Segment Start: Data listing

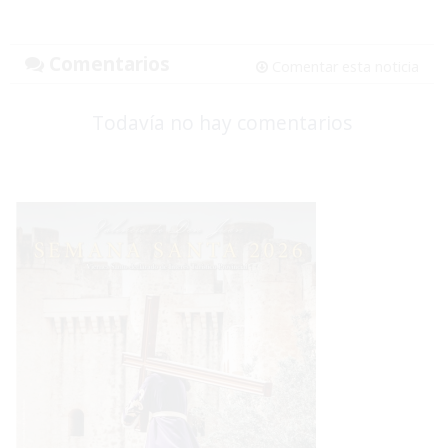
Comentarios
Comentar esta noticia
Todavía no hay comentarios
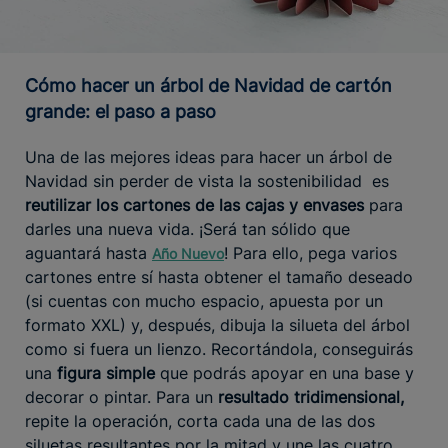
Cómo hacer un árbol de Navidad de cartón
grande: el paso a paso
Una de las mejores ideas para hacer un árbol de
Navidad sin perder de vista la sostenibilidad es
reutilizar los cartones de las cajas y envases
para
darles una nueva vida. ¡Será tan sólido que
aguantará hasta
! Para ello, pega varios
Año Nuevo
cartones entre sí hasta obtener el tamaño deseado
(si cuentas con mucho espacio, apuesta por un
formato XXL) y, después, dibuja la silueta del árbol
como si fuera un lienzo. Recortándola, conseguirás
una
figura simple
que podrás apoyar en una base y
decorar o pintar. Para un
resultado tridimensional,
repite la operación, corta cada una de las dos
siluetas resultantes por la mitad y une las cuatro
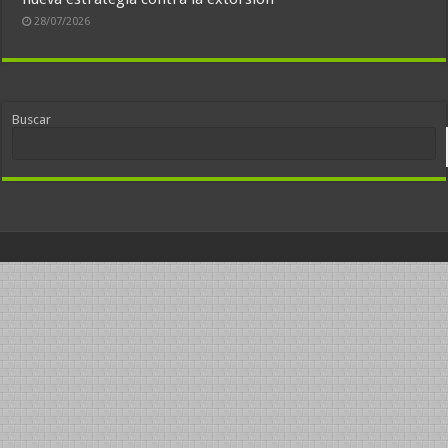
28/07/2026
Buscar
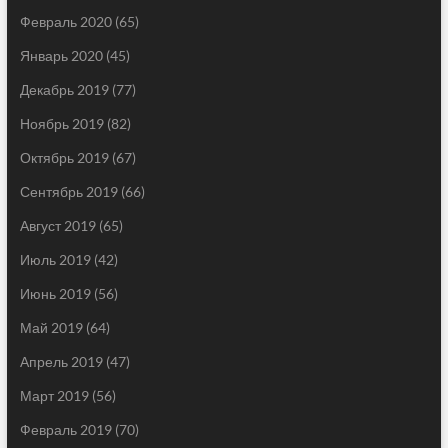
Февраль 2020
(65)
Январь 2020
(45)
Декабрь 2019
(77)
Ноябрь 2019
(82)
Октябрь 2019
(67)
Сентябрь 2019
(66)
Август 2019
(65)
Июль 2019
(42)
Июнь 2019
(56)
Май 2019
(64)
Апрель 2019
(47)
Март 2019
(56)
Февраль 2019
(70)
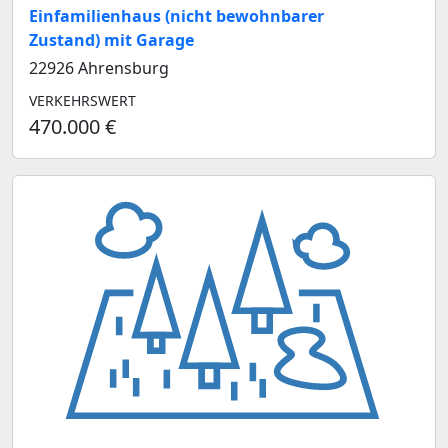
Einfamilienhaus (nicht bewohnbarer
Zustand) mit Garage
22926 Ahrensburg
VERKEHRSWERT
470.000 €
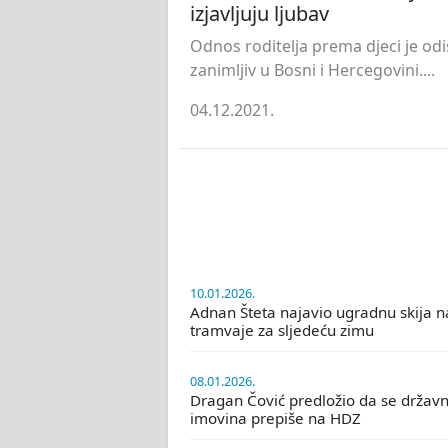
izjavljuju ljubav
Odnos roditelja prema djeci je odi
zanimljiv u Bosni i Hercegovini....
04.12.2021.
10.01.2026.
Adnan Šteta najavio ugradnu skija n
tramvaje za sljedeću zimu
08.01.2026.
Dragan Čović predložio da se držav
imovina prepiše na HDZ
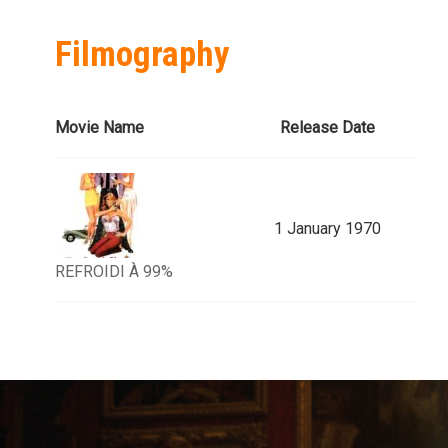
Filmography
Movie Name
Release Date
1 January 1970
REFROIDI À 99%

Segment End: Data listing
Segment Start: Data listing

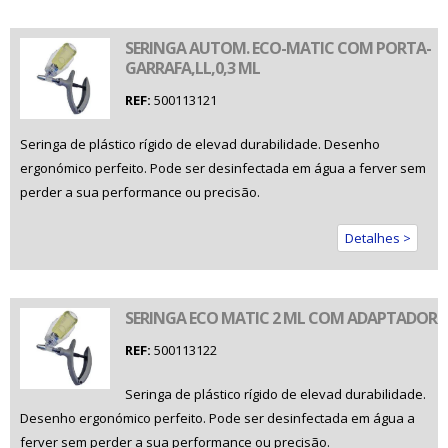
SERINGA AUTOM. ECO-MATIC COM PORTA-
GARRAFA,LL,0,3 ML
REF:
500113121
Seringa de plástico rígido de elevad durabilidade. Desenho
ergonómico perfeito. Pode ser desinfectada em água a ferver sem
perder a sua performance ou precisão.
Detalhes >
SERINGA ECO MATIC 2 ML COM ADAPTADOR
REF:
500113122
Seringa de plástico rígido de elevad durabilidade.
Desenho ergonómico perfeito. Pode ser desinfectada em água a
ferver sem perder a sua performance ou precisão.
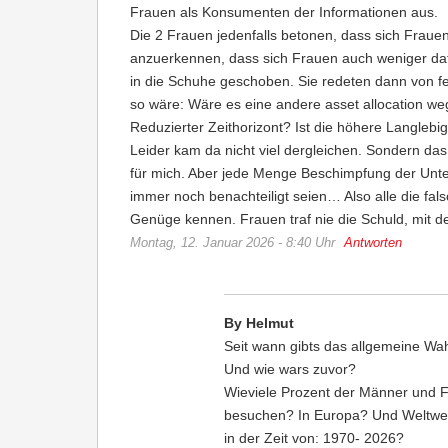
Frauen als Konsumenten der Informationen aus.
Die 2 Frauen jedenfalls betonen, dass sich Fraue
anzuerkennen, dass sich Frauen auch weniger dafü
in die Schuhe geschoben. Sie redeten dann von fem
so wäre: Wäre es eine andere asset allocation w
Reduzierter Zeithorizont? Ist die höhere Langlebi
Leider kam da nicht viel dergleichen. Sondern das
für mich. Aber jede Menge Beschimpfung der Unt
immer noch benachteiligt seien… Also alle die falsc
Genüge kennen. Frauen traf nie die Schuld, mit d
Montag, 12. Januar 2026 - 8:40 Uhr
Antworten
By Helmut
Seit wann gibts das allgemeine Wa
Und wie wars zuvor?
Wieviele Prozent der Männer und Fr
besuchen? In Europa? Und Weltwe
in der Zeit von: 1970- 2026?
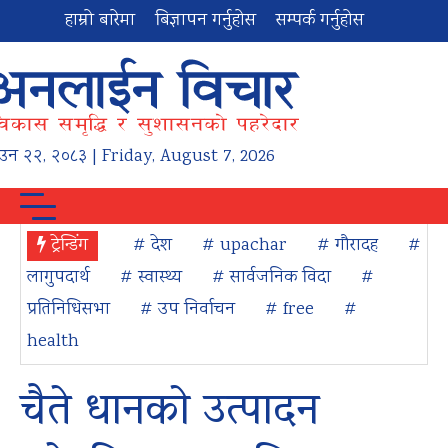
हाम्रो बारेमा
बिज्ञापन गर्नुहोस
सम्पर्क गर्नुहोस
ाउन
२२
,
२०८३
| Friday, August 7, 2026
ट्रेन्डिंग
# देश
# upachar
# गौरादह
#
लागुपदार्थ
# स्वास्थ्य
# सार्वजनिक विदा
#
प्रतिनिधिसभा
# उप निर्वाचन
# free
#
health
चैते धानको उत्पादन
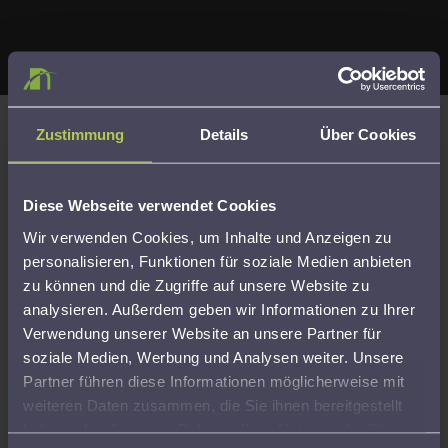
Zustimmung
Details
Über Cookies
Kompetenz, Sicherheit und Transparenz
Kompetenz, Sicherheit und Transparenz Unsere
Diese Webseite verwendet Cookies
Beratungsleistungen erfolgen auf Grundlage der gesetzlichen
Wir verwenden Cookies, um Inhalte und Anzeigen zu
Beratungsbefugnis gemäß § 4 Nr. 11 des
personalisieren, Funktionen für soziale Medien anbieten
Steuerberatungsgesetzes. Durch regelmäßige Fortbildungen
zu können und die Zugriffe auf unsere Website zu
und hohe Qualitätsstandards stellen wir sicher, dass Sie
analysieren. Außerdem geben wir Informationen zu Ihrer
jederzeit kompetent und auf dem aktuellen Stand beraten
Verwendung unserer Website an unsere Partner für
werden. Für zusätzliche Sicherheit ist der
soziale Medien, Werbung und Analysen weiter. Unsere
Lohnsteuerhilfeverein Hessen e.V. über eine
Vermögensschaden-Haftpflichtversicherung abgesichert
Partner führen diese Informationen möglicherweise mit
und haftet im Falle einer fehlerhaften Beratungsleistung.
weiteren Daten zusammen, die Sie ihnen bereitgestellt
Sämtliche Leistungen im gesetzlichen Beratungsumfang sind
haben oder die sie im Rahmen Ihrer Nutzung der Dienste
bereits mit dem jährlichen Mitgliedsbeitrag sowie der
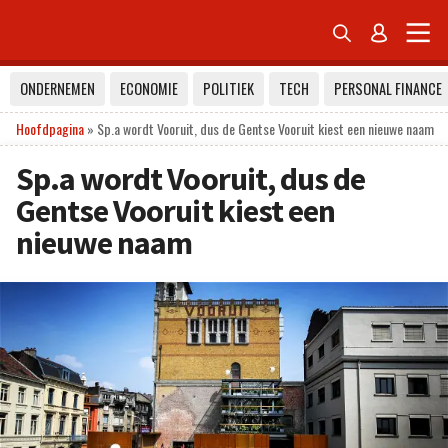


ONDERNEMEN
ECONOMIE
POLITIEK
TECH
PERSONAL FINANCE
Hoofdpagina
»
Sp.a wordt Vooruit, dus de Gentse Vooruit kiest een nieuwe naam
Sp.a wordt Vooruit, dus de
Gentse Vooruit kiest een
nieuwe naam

Segment End: Data listing
Segment Start: Data listing

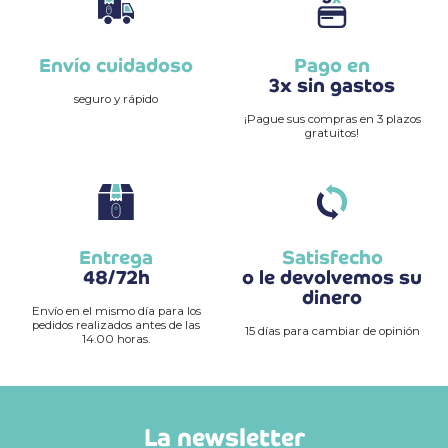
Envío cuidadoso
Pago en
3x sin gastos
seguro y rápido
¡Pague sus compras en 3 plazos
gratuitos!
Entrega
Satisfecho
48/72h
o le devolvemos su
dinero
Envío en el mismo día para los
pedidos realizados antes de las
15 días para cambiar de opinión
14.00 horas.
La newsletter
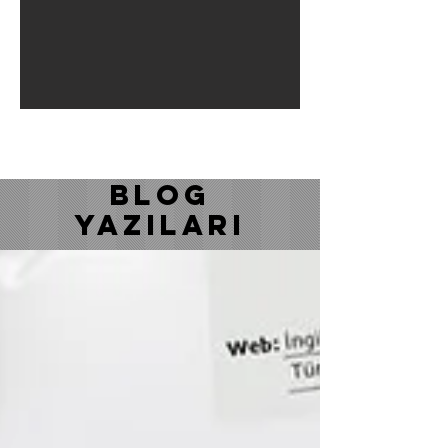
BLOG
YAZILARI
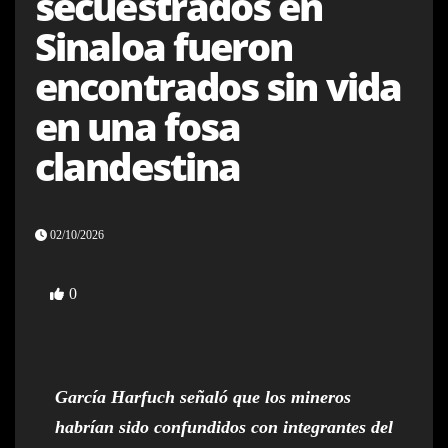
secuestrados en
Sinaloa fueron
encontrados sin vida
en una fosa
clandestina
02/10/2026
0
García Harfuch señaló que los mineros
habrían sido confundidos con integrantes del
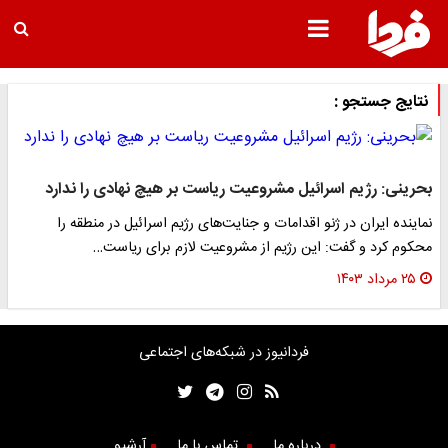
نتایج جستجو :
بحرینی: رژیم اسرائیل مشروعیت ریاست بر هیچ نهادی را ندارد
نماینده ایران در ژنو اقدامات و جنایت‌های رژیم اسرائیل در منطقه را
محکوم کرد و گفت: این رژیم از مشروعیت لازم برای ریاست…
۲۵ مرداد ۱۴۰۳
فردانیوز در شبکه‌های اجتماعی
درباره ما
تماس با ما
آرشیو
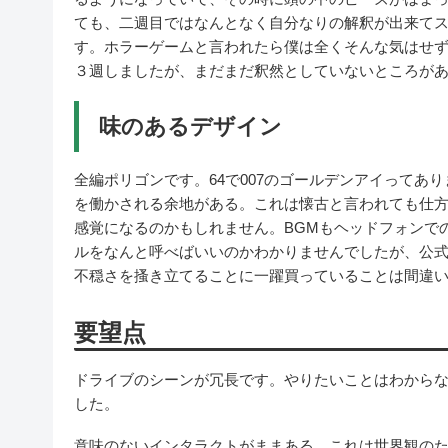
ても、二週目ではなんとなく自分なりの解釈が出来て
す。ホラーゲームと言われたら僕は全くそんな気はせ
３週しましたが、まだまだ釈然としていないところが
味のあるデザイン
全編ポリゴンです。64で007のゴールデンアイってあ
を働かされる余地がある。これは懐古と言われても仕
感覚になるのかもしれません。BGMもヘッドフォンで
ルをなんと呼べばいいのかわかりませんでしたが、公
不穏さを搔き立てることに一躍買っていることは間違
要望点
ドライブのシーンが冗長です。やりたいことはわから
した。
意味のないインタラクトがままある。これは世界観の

Segment End: Data listing

Above are some records. Copy each of their lines that holds the string "precisão".

## [Output below]
perder a sua performance ou precisão.
ferver sem perder a sua performance ou precisão.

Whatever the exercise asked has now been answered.